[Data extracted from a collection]
┏━━

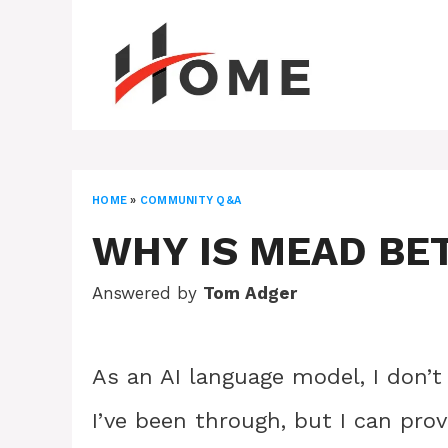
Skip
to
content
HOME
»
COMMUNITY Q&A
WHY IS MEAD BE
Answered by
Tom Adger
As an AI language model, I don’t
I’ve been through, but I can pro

┗━━
┏━━

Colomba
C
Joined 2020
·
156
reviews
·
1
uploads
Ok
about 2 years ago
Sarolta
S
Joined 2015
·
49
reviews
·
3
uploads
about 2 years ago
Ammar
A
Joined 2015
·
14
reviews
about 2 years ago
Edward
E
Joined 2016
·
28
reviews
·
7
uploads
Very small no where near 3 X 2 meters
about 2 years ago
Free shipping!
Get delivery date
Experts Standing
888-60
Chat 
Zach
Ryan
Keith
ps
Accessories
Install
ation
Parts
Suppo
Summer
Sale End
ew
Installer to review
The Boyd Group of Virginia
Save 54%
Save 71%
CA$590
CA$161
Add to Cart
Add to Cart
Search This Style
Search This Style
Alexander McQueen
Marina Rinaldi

┗━━

• [About this task]
Gather each line of the records holding the string "Joined".

• [Solution for this task]
Joined 2020
Joined 2015
Joined 2015
Joined 2016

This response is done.